Resolving Counterproductive Generation Gap Struggles in the Office

At a time when there are up to five generations at a workplace, there is a great deal of talk about the role of expectations and generational experiences when companies hire, onboard, and manage new employees. The vast technological advancements among workplace generations have further created different experiences that caused different expectations for retaining employees.

There are at least four generations in the workplace today: baby boomers, generation X, millennials, and generation Z. Managing these workers means managing a workforce with different perspectives, values, goals, and experiences. However, these differences pose a danger to you as a leader. While generational differences might not always be the real issue, here are ways to resolve generational gaps at work.

Open Communication


No matter the industry that you’re in, open communication differentiates good workplaces from bad workplaces. When people don’t communicate well, things go wrong so fast. You will notice increased absenteeism, poor customer service, increased employee turnover, and lower employee productivity.

Open communication at work can help you avoid office conflicts, encourage innovation and sharing of new ideas, and promote productivity. Open communication enables you to be mindful that people prefer different communication styles.

For instance, millennials may prefer emails to communicate about their absence or connect to clients through social media. The older generation, on the other hand, may prefer a one-on-one chat or a call.

Consider a Flexible Work Policy

Flexible work policies allow for flexible working schedules that offer employees the benefit of working outside the normal working schedule. Some policies give employees the freedom to work only when they are productive or work from where they feel comfortable.

Flexible work arrangements succeed when your team receives the right training. If you plan to oversee teams with different schedules and hours, you’ll be required to tailor-make their support and use managerial style.

Before fully implementing a flexible work policy, run a trial to ascertain whether programs will work properly. The trial should last for a month to help you gather enough data for better decision-making.

Giving your employees the flexibility to work can help relieve workplace pressure. Elderly employees might have most of their professional life sticking to the principle of spending 12 to 14 hours at their desks. Millennials might prefer working in spurts, from a coffee shop, or conference room, or the sandals of the beach.

Lean Into Unique Strengths

Instead of viewing generational gaps as a concern in the workplace or an irksome barrier to collaborating successfully, see them as strengths. Every generational group, whether it be baby boomers, generation x, millennials, or any other, have their distinct needs and expectations for the way they work.

Tapping into those differences will only strengthen the workforce, as it enables them to work the way that makes them most comfortable and productive, while also offering the best of themselves to teammates. For example, older generations in the workplace will surely have knowledge to pass down to younger colleagues, who in turn, can demonstrate the use of tech and monitoring social trends that they’ve grown up familiar with.
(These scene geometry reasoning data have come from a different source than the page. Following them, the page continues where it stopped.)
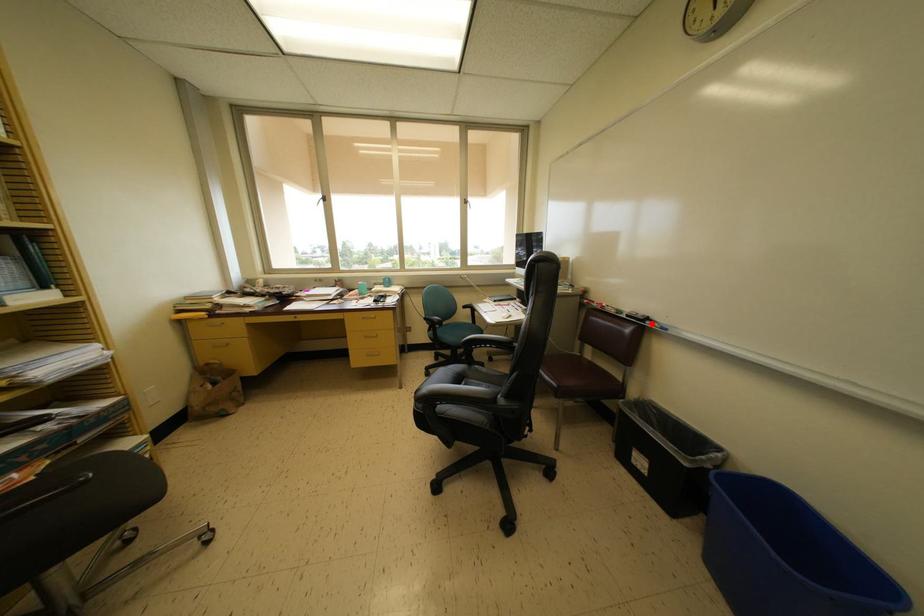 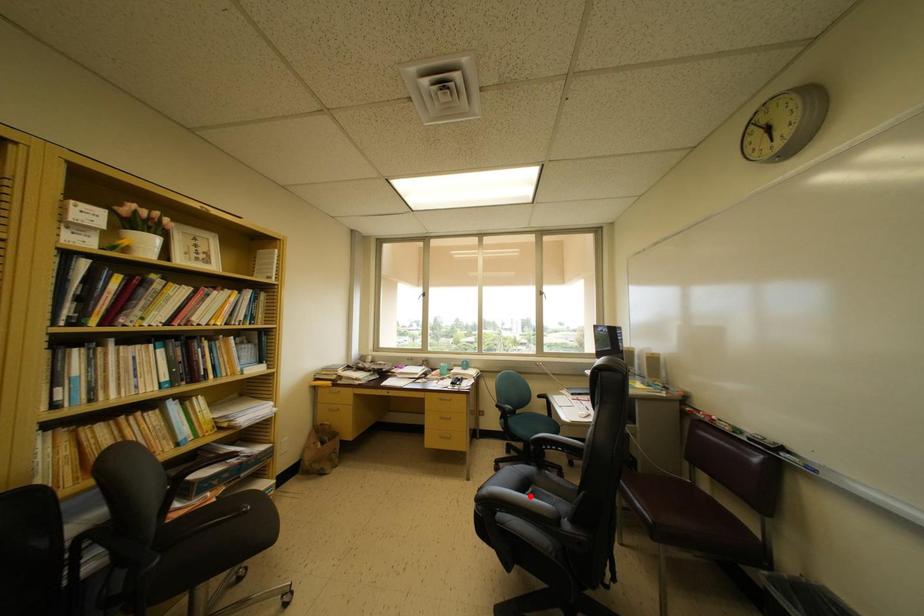 I am providing you with two images of the same scene from different viewpoints. A red point is marked on the first image and another point is marked on the second image. Is the red point in image1 aligned with the point shown in image2?

No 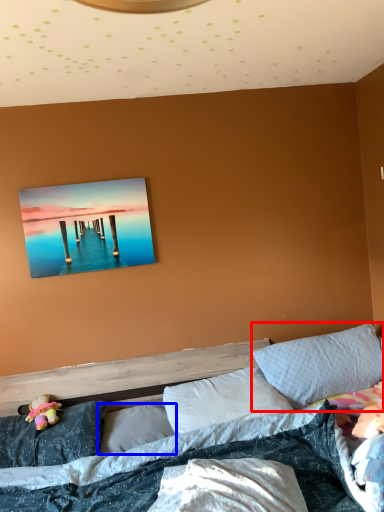 Question: Which point is further to the camera, pillow (highlighted by a red box) or pillow (highlighted by a blue box)?

Choices:
 (A) pillow
 (B) pillow

Answer: (A)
Too often employers feel the need to change and mold their staff to their preference. When it’s much more conducive to success for them to build up on who they already are and provide them the resources, encouragement, and empowerment they need to reach their full potential.

Leveraging Technology

Technology such as UCAAS can help you strike a communication balance among generations at work. UCaaS is a system that can fundamentally change how you interact internally with your employees to deliver unbeaten customer experiences. This technology brings together internet telephones, instant messaging, and other communication tools to enable you to switch between different modes of communication with a single tap or click. To take advantage of this versatile tool, browse service options at

Foster a Culture of Asking for Help


The culture of asking for help builds workplace connections by allowing your team to share information and resources. Most employees, especially the young generation, are often reluctant to ask for help because they fear being labeled as selfishly pursuing their interests at the expense of others. The elderly, on the other hand, may shy away from asking for help for fear of being labeled ‘less informed’ or old-fashioned.

Regardless of the experience you have in your field, you need to ask for help. While asking for help at work might be challenging, your employees need to understand that it’s the best way to build their skills and build stronger relationships with coworkers. Asking for help can create a collaborative work environment, help employees learn new skills, help employees manage workload better, and develop strong relationships among themselves.

Encourage your elder staff to teach and learn and the younger employees to ask for help and provide support to everyone trying to crack into their way of doing things. Employees can ask for help by creating a list of things they have tried and their potential solutions, carefully choosing who to ask for help from, being specific, and being available to help.

Challenges of Working with Different Generations

When different generations come together, there is a higher risk of miscomunicating and misunderstandings to occur. To manage misunderstandings and conflicts, make sure that you create a clear communication plan that will suit every employee’s preference. If the challenge involves compensation, understand different compensation levels to better understand your employees.

The greatest barriers that colleagues and work teams face can often be resolved through practicing mindfulness. It takes laying out a solid foundation for communicating openly and with respect. There are certain age-related notions and pressures that might deter coworkers from collaborating. Acknowledging those beliefs and challenging them is the first step to better understanding and working with a diverse group of staff.

That can only be achieved if someone reaches out and creates the initial opportunity to connect with a colleague. As soon as there’s a beginning to develop on, whether it be by voicing ideas and concerns during team meetings, or providing feedback and receiving it in return, a culture fostering inclusion and fostering productive rapport is born.